:: Work request ::
Pull out every line with the word "Buddhist" from the entries below.

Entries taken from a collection

▼

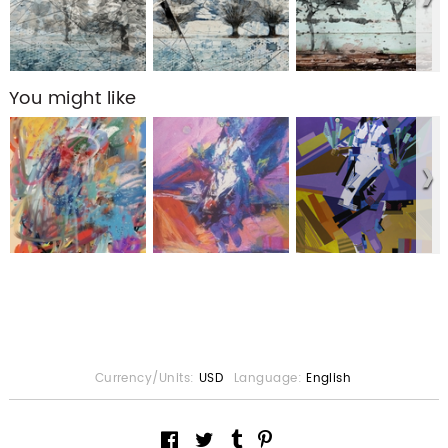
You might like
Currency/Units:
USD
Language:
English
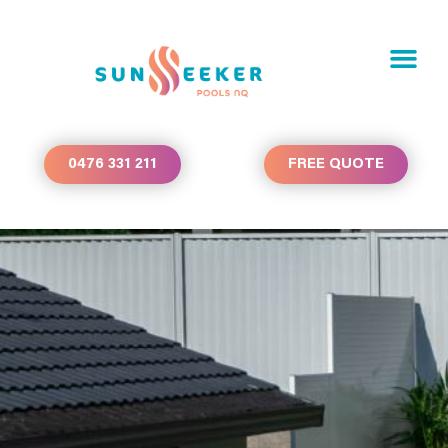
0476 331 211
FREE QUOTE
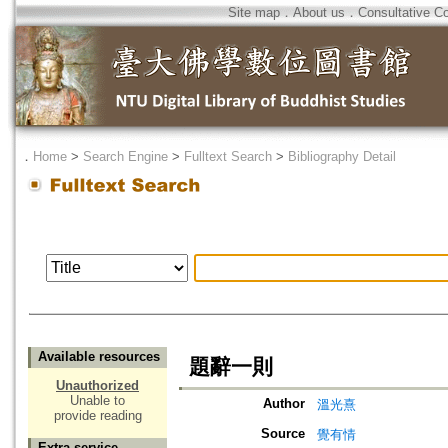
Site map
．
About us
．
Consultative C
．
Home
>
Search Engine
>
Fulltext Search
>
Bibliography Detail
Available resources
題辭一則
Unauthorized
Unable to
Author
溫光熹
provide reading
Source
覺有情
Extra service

▲
▼

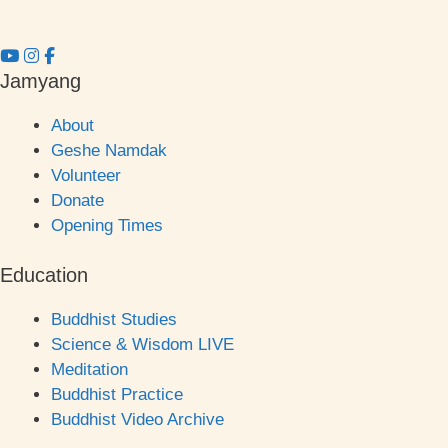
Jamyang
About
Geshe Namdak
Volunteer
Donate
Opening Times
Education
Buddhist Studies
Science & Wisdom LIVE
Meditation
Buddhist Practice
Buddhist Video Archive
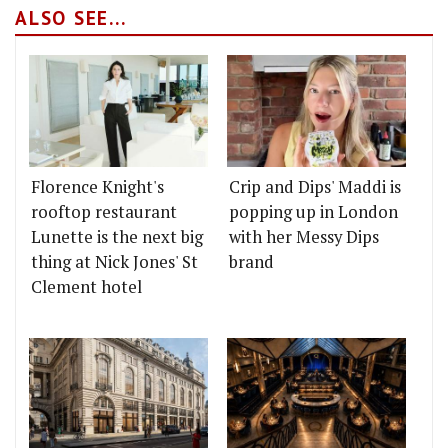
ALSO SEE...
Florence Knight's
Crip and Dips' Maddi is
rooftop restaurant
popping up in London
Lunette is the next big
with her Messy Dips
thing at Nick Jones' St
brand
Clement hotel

▲

:: Completed exercise ::
Buddhist Studies
Buddhist Practice
Buddhist Video Archive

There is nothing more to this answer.